WHAT THE TASK ASKS: Exactly as written, copy the lines of the data below from the first through the one containing "ANT+ connection issue".

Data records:
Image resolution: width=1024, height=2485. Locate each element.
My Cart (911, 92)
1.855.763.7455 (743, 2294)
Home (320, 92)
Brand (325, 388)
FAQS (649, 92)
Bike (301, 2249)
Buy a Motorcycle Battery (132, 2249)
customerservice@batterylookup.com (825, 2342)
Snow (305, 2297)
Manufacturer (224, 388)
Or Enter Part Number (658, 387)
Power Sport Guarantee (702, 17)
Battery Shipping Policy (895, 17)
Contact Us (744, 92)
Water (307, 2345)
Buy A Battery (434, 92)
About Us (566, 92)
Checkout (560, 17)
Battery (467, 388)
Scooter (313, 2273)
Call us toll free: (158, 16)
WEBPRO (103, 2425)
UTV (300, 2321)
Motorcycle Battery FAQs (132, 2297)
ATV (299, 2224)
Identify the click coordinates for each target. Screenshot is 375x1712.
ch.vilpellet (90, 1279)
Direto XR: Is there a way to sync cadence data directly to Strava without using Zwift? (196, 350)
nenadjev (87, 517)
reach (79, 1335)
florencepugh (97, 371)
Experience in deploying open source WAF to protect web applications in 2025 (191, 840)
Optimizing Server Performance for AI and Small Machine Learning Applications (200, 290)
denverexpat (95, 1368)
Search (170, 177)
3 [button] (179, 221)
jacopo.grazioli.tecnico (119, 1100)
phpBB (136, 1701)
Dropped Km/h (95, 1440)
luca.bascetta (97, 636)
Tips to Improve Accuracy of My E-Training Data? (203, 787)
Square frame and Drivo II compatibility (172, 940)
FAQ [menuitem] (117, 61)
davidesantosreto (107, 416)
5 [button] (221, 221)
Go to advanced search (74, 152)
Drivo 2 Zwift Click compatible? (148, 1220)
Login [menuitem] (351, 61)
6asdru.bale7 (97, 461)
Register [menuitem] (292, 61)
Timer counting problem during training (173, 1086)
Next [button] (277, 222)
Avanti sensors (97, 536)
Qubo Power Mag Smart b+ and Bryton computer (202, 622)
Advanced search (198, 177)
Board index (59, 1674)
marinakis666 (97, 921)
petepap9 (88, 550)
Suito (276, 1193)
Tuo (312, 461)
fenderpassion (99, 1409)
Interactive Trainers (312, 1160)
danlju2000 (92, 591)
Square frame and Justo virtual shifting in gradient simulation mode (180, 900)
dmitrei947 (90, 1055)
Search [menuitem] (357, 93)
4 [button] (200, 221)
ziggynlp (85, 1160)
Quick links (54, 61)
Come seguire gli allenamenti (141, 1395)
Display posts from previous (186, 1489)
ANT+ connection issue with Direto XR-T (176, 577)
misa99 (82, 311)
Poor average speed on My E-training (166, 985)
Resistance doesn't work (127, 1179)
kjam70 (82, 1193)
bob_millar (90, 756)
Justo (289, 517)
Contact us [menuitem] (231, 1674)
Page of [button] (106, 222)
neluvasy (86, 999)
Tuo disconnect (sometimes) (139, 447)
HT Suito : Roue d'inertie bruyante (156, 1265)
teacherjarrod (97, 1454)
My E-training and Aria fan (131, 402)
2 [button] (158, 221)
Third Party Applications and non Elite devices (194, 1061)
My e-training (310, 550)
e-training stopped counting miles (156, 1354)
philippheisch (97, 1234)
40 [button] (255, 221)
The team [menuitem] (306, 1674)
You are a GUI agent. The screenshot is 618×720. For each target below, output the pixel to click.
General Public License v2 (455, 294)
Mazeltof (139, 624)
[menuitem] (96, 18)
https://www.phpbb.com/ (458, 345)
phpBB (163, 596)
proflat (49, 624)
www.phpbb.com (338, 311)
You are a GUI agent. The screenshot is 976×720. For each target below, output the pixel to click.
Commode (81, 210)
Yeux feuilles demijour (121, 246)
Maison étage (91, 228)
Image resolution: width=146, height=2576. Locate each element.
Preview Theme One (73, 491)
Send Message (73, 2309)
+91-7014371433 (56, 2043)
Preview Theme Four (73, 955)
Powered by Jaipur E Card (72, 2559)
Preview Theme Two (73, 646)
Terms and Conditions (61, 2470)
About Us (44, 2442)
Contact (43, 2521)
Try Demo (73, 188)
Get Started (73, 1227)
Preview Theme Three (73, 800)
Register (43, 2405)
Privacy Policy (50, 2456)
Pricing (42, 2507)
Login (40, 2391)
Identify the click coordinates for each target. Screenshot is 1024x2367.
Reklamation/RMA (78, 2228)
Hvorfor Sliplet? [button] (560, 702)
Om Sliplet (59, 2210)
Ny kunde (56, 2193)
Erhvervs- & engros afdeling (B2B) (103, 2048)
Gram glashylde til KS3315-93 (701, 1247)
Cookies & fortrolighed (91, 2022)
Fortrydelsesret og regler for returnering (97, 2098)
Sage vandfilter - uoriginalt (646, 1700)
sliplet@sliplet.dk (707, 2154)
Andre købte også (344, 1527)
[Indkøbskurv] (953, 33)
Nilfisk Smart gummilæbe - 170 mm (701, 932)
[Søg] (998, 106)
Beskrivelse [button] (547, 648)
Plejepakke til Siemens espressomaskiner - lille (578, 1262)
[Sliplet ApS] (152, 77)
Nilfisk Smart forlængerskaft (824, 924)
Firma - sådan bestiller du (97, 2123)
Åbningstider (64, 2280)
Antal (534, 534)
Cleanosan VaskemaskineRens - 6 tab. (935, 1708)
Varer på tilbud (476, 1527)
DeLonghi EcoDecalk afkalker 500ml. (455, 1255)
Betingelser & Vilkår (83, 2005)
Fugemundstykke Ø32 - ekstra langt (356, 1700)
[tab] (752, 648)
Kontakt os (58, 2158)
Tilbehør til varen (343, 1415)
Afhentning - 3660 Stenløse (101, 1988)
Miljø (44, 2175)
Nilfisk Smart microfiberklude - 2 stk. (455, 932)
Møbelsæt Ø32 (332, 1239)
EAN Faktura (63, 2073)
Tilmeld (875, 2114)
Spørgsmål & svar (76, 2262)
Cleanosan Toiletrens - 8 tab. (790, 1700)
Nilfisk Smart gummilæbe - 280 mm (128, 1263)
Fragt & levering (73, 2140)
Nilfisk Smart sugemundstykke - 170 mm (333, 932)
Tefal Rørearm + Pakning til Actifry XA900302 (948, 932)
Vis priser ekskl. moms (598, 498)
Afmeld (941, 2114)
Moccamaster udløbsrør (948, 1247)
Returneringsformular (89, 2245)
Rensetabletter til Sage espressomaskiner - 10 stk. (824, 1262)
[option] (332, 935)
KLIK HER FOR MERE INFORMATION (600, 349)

EXERCISE SOLUTION:
Image resolution: width=1024, height=2485. Locate each element.
My Cart (911, 92)
1.855.763.7455 (743, 2294)
Home (320, 92)
Brand (325, 388)
FAQS (649, 92)
Bike (301, 2249)
Buy a Motorcycle Battery (132, 2249)
customerservice@batterylookup.com (825, 2342)
Snow (305, 2297)
Manufacturer (224, 388)
Or Enter Part Number (658, 387)
Power Sport Guarantee (702, 17)
Battery Shipping Policy (895, 17)
Contact Us (744, 92)
Water (307, 2345)
Buy A Battery (434, 92)
About Us (566, 92)
Checkout (560, 17)
Battery (467, 388)
Scooter (313, 2273)
Call us toll free: (158, 16)
WEBPRO (103, 2425)
UTV (300, 2321)
Motorcycle Battery FAQs (132, 2297)
ATV (299, 2224)
Identify the click coordinates for each target. Screenshot is 375x1712.
ch.vilpellet (90, 1279)
Direto XR: Is there a way to sync cadence data directly to Strava without using Zwift? (196, 350)
nenadjev (87, 517)
reach (79, 1335)
florencepugh (97, 371)
Experience in deploying open source WAF to protect web applications in 2025 (191, 840)
Optimizing Server Performance for AI and Small Machine Learning Applications (200, 290)
denverexpat (95, 1368)
Search (170, 177)
3 [button] (179, 221)
jacopo.grazioli.tecnico (119, 1100)
phpBB (136, 1701)
Dropped Km/h (95, 1440)
luca.bascetta (97, 636)
Tips to Improve Accuracy of My E-Training Data? (203, 787)
Square frame and Drivo II compatibility (172, 940)
FAQ [menuitem] (117, 61)
davidesantosreto (107, 416)
5 [button] (221, 221)
Go to advanced search (74, 152)
Drivo 2 Zwift Click compatible? (148, 1220)
Login [menuitem] (351, 61)
6asdru.bale7 (97, 461)
Register [menuitem] (292, 61)
Timer counting problem during training (173, 1086)
Next [button] (277, 222)
Avanti sensors (97, 536)
Qubo Power Mag Smart b+ and Bryton computer (202, 622)
Advanced search (198, 177)
Board index (59, 1674)
marinakis666 (97, 921)
petepap9 (88, 550)
Suito (276, 1193)
Tuo (312, 461)
fenderpassion (99, 1409)
Interactive Trainers (312, 1160)
danlju2000 (92, 591)
Square frame and Justo virtual shifting in gradient simulation mode (180, 900)
dmitrei947 (90, 1055)
Search [menuitem] (357, 93)
4 [button] (200, 221)
ziggynlp (85, 1160)
Quick links (54, 61)
Come seguire gli allenamenti (141, 1395)
Display posts from previous (186, 1489)
ANT+ connection issue with Direto XR-T (176, 577)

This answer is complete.